## Exercise
Find the word "tips" in the data. Return every line where it appears.

--- Exercise input ---

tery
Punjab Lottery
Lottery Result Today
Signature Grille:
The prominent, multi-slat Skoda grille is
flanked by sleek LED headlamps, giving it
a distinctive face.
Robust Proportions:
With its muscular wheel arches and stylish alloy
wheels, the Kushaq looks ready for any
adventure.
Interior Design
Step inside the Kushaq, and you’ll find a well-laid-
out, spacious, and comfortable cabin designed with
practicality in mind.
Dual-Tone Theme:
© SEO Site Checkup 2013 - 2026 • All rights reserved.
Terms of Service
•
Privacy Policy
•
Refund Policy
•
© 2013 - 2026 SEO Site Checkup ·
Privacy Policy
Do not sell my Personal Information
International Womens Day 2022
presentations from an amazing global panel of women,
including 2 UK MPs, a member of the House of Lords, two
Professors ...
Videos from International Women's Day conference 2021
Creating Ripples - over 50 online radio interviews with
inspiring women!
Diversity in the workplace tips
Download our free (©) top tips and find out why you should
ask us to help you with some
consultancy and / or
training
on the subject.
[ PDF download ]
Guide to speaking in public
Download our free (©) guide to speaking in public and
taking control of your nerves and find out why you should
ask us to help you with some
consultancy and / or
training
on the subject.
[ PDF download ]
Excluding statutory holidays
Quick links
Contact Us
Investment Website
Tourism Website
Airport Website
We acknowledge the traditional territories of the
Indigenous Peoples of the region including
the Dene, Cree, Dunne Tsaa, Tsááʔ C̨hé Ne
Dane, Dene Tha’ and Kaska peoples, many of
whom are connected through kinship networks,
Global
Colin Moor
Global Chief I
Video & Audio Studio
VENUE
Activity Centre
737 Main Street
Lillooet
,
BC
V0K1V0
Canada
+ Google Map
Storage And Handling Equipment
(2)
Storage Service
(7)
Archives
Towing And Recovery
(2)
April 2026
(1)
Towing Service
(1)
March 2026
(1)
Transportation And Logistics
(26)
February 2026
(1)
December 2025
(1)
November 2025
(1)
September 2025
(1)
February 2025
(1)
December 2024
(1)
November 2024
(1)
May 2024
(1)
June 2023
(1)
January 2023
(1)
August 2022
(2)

---

## Result of the exercise
Diversity in the workplace tips
Download our free (©) top tips and find out why you should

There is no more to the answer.